NATO membership has already solidified their security worries. Human rights may be poor regarding gypsies but otherwise the northern group have functioning democracies. Economically, all have managed to wrench economies from reliance on central control to the more anarchic free market. Wages are low, but are at least rising. Corruption is strong, but it is not the mainspring.
This north-south divide cuts through former Yugoslavia, which was never truly a part of the Soviet bloc. On the right side of the tracks, tiny Slovenia is up there with the Poles, while its neighbour, Croatia, is likely to follow if, as expected, the voters kick out its hardline nationalist government in elections this Christmas.
But in the south it is a different story. The rest of former Yugoslavia is too full of hatred and strife to even begin economic reforms - they have first to stop fighting each other. Albania meanwhile, recovering from the brain-washing of the most totalitarian of all the communist regimes, is simply too dazed to be integrated into Europe - the government's priority now is sending commandos into the hills to fight bandit gangs.
And in the south-east, Romania and Bulgaria seem incapable of fixing their problems. Democracy is not a problem with these two. Each has elected governments of both left and right - in Bulgaria's case several times - but whoever the voters choose, the corruption and mismanagement remain the same.
Something more than corruption is at work here: a system labelled Byzantine by Westerners in which grace-and-favour and bribes are seen as part of the mechanics of life. In this climate, private enterprise, the great totem of progress, never gets going.
Unfairly perhaps, northerners gloat that while Czechs, Hungarians and Poles once rose up against their former Soviet masters, the Bulgarians and Romanians kept mum during the years of communism. Similarly southerners, too, complain that the West favours northerners because they are predominantly Roman Catholic, over the Christian Orthodox south.
Whatever the reason, the southern Balkans is likely to continue going nowhere fast. Bulgaria has seen three changes from left to right, and is likely to see a further left turn after the failures of the present centre-right administration to handle privatisation.
The failure of the centre-right to get any kind of grip on Romania, together with broken promises to the IMF, has now seen the former communist polit-bureau member, Ion Iliescu, surge ahead in polls for next year's elections.
These governments have proved unable to tackle corruption - partly because they are involved in it. The transition from communism to capitalism requires an effort to break the circle. In a corrupt society, being honest is a fool's game. Yet if no-one tries, the system remains in place.

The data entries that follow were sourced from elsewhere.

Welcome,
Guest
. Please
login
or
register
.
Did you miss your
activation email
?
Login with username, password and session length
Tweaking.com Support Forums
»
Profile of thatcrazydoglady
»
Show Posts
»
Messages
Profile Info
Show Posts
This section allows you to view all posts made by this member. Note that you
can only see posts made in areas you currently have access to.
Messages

Shell Oil took many months to open a filling station in Romania - because they decided not to pay the customary bribes to the stream of officials needed to move the paperwork.

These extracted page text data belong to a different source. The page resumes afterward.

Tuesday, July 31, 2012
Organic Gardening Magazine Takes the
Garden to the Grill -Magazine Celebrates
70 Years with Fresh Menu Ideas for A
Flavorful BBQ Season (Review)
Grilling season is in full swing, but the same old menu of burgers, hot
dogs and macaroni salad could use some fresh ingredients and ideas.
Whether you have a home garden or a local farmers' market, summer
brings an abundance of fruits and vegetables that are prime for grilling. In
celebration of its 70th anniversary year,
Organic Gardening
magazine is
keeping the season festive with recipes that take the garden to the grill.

The West pins its hopes on small business taking the load off the ailing state companies, and breathing life and cash into the system.
Optimists hope that the West will become more involved, trying to force through reforms that see small companies prosper in a system backed by judges no longer corrupt and open to political influence.
But there is yet one more factor which may ensure that the song down here remains the same. There are many bright, talented people in the Balkans, products of an education system which, in its thoroughness, is consistently underestimated by the West.
The problem is that these people do not stay. They emigrate. Three out of four of the translators I worked with following Romania's revolution have prospered in the past decade - but only by moving to America, Canada and Britain.
One irony of the next 10 years is that the talent-hungry West will continue to snap up the doctors, scientists, programmers, artists and bankers of the Balkans, growing intellectually richer while the east is starved of the talent it needs to climb out of its hole.